EXERCISE GOAL: Look for "medlemmar" in each line of the entries, and return the matching lines.

Page-level text extractions:
··········

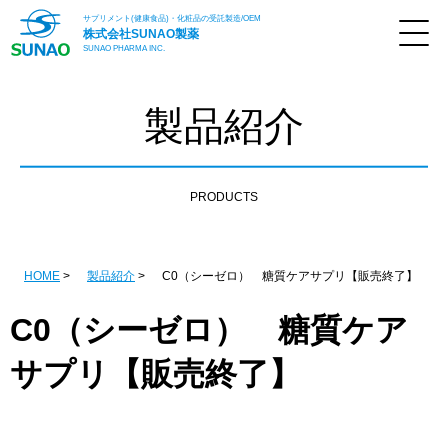
サプリメント(健康食品)・化粧品の受託製造/OEM
株式会社
SUNAO製薬
SUNAO PHARMA INC.
製品紹介
PRODUCTS
HOME
製品紹介
C0（シーゼロ） 糖質ケアサプリ【販売終了】
C0（シーゼロ） 糖質ケア
サプリ【販売終了】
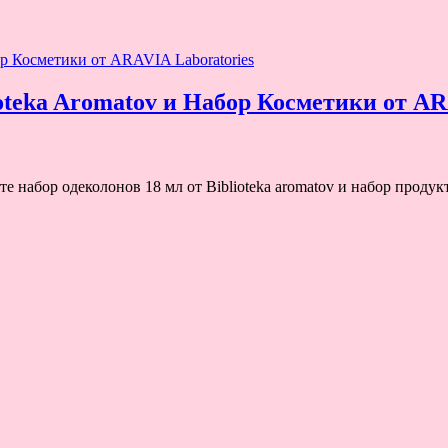
oteka Aromatov и Набор Косметики от AR
е набор одеколонов 18 мл от Biblioteka aromatov и набор продук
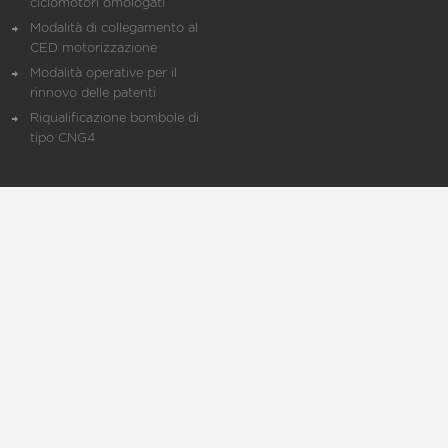
ciclomotori omologati
Modalità di collegamento al
CED motorizzazione
Modalità operative per il
rinnovo delle patenti
Riqualificazione bombole di
tipo CNG4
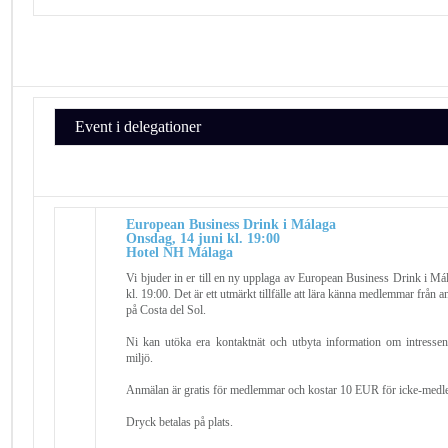
Event i delegationer
European Business Drink i Málaga
Onsdag, 14 juni kl. 19:00
Hotel NH Málaga
Vi bjuder in er till en ny upplaga av European Business Drink i M
kl. 19:00. Det är ett utmärkt tillfälle att lära känna medlemmar från
på Costa del Sol.
Ni kan utöka era kontaktnät och utbyta information om intressen
miljö.
Anmälan är gratis för medlemmar och kostar 10 EUR för icke-med
Dryck betalas på plats.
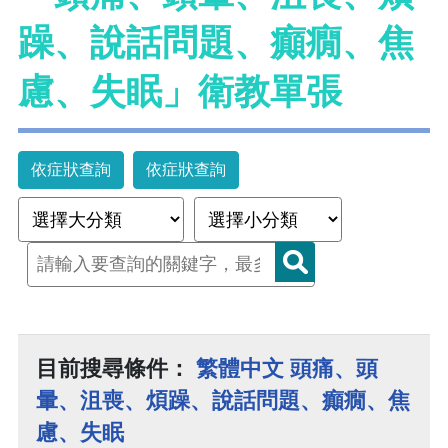
躁、說話問題、癲癇、焦
慮、失眠」衛教單張
依症狀查詢
依症狀查詢
目前搜尋條件：
繁體中文 頭痛、頭
暈、沮喪、煩躁、說話問題、癲癇、焦
慮、失眠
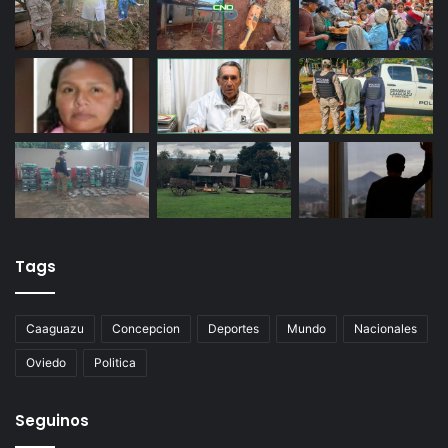
Tags
Caaguazu
Concepcion
Deportes
Mundo
Nacionales
Oviedo
Politica
Seguinos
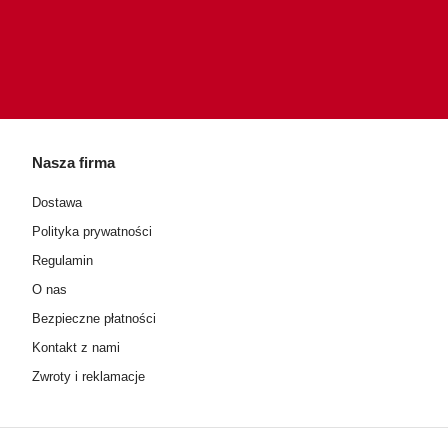
Nasza firma
Dostawa
Polityka prywatności
Regulamin
O nas
Bezpieczne płatności
Kontakt z nami
Zwroty i reklamacje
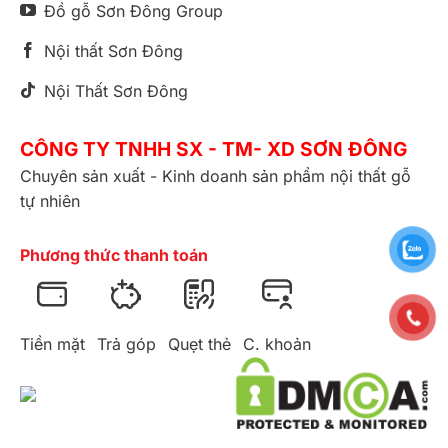
Đồ gỗ Sơn Đông Group
Nội thất Sơn Đông
Nội Thất Sơn Đông
CÔNG TY TNHH SX - TM- XD SƠN ĐÔNG
Chuyên sản xuất - Kinh doanh sản phẩm nội thất gỗ
tự nhiên
Phương thức thanh toán
Tiền mặt
Trả góp
Quẹt thẻ
C. khoản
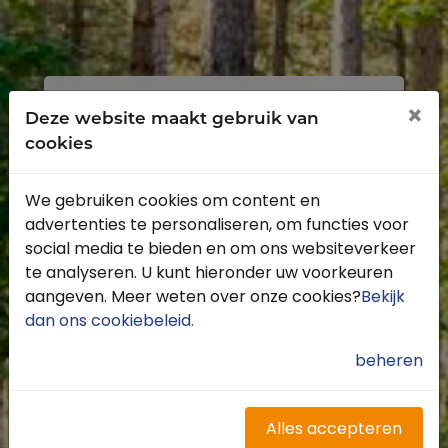
Inloggen
Registreren
×
Deze website maakt gebruik van
cookies
We gebruiken cookies om content en
advertenties te personaliseren, om functies voor
Profiteer van de vele voordelen door je
social media te bieden en om ons websiteverkeer
gratis te registreren.
te analyseren. U kunt hieronder uw voorkeuren
Krijg toegang tot de beschikbare
aangeven. Meer weten over onze cookies?
Bekijk
routes door heel Nederland
dan ons cookiebeleid
.
Blijf op de hoogte van de leukste
buitenritten
beheren
Word gratis onderdeel van de
community
Ontvang de leukste Buitenrijden
Alles accepteren
nieuwsbrief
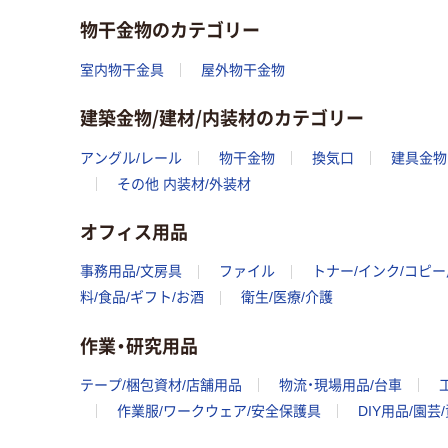
物干金物のカテゴリー
室内物干金具
屋外物干金物
建築金物/建材/内装材のカテゴリー
アングル/レール
物干金物
換気口
建具金物
その他 内装材/外装材
オフィス用品
事務用品/文房具
ファイル
トナー/インク/コピ
料/食品/ギフト/お酒
衛生/医療/介護
作業・研究用品
テープ/梱包資材/店舗用品
物流・現場用品/台車
作業服/ワークウェア/安全保護具
DIY用品/園芸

··········

OUTPUT OF THE EXERCISE:
kl. 19:00. Det är ett utmärkt tillfälle att lära känna medlemmar från
Anmälan är gratis för medlemmar och kostar 10 EUR för icke-med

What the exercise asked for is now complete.